Getting big stars to cameo as themselves in films usually yields positive results with audiences, making for unexpected moments that are good for a laugh in a one-off scene. However, director-writer Tom Gormican and his fellow writer Kevin Etten had a much different idea of a star playing himself and catapulted the concept to hilarious new heights with "The Unbearable Weight of Massive Talent," a film the duo created specifically for film icon Nicolas Cage. As fans of Cage's work already know, the "Leaving Las Vegas" Oscar winner has built up an impressive resume of action films apart from his acclaimed dramas and comedies, and Gormican and Etten conceived the idea out of respect for — not a mockery of — the actor's talents.

In "The Unbearable Weight," opening in theaters nationwide on Friday, Nicolas Cage plays a heightened version of his persona named Nick Cage as well as a brash, younger version of himself. Nick, despite his previous success, is in a career dry spell and has some cash issues, so he takes up an offer for $1 million to appear at birthday party of billionaire superfan Javi Gutierrez (Pedro Pascal) on a remote island. On the sly, Javi really invited Nick to hand him a screenplay, but he failed to divulge a much bigger secret: He's the infamous leader of a drug cartel. 

Seizing an opportunity for a perfect sting operation, a pair of CIA agents (Tiffany Haddish and Ike Barinholtz) recruit Cage to be a government informant to bring down the cartel.

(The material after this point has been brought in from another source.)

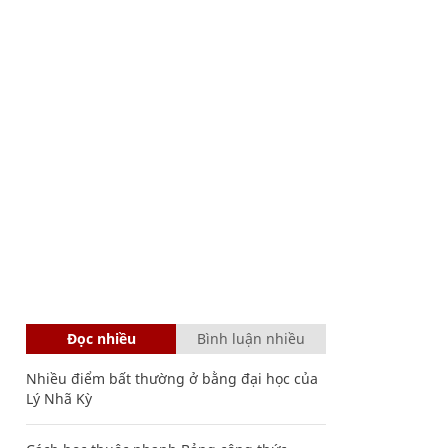
Đọc nhiều
Bình luận nhiều
Nhiều điểm bất thường ở bằng đại học của
Lý Nhã Kỳ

However, as circumstances get more intense and the cartel kidnaps Nick's wife (Sharon Horgan) and daughter (Lily Mo Sheen) and bring them to Javi's estate, the actor begins to channel the heroes in his classic action movies and inadvertently creates a real-life movie scenario with life-or-death implications.

In an exclusive interview with Looper, Gormican and Etten discuss the origin of the meta-movie project and how they landed Cage and Pascal for the film. The filmmakers also revealed their favorite Cage films, Pascal's "Mandalorian moment" during filming, and more.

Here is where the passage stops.